The present invention is directed to a condenser for an air conditioning system, and more particularly, to an optimal condenser coil arrangement which provides high condenser airflow efficiency even when either of two air inlets is completely obstructed.
Previous condenser have had various coil arrangement when viewed from a longitudinal end of the condenser housing. Typically air inlets are provided on either side of the condenser housings with coils located within and fans located on top of the housing so that air enters from the sides, passes over condenser coils and exits upwardly through the fans. Previous condenser coil arrangements have suffered airflow efficiency losses approaching 50% whenever either of the side air inlets is completely obstructed, and have suffered proportional airflow efficiency reduction when either of the side inlets is partially obstructed.
For instance in a "U" shaped coil arrangement such as shown in U.S. Pat. No. 3,857,253, air enters from either side of the condenser housing either directly through the upright legs of the "U" or through air inlets located below the legs of the "U". After entering the air inlets, the air makes an abrupt 90 degree turn and passes through a condenser coil forming the base of the "U". This abrupt 90 degree turn results in an uneven air distribution and variable face velocity across the condenser forming the base of the "U". The bulk of the airflow is concentrated at the central portion of the "U"'s base.
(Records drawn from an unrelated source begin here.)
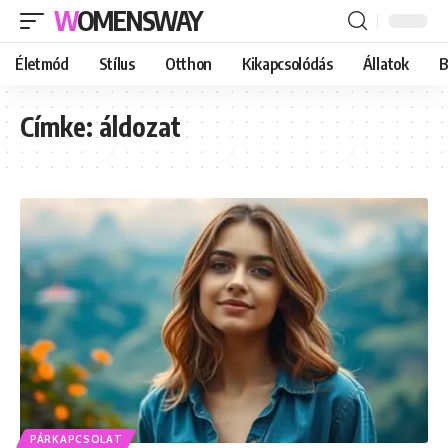
WOMENSWAY
Életmód
Stílus
Otthon
Kikapcsolódás
Állatok
B
Címke:
áldozat
PÁRKAPCSOLAT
Should an obstruction such as a wall or another condenser be placed parallel to either side of the condenser so as to block the air inlets on that side, the loss of airflow coupled with the inefficiencies of the abrupt 90 degree turn result in an overall reduction in airflow efficiency approaching 50%.
Another condenser coil arrangement can be seen in applicant's publication "Air Cooled Condensers, 20-120 Tons". This publication shows a "V" arrangement where air enters from either side, passes through one or the other of the legs of the "V", and exits in an upward direction. The legs of the "V" extend essentially from the top to the bottom of the condenser housing. If an obstruction blocks either air inlet, air does not flow through that particular leg of the "V". Consequently, airflow efficiency is reduced by 50% if the obstruction completely blocks the inlet, and is reduced in proportion to the obstruction's distance from the air inlet if the obstruction does not completely block the inlet.
A third condenser coil arrangement presently utilized is a "deep W" which includes a pair of "V" coils forming a "deep W" extending from the housing top to the housing bottom. The outside legs of the "deep W" are similar to the "V" arrangement in that airflow enters from the sides of the housing passes over the coils and exits in an upward direction through the condenser fans. The inner legs of the "deep W" differ in that airflow enters from at least one of the longitudinal ends of the condenser housing through the relatively small triangular area formed between the housing base and the inner legs of the "deep W" This relatively small triangular area has limited airflow efficiency across the condenser coils forming the inner legs of the "deep W" arrangement. If an obstruction blocks or retards airflow from either of the side inlets across one of the exterior legs of the "deep W", airflow efficiencies can approach 50% reduction when the inefficient airflow across the inner legs of the "deep W" is also accounted for.
The primary solution taken previously to preventing reduced airflow efficiencies is to ensure a minimum clearance around the condenser housings. This clearance is recommended to be at least 6 feet. Often this is not feasible in view of the typical location of a condenser housing on a roof top. Sound barriers, decorative sight barriers, pit locations, walls, other condenser housings, or air downflow geometries often prevent optimal location and clearance around the condenser housings.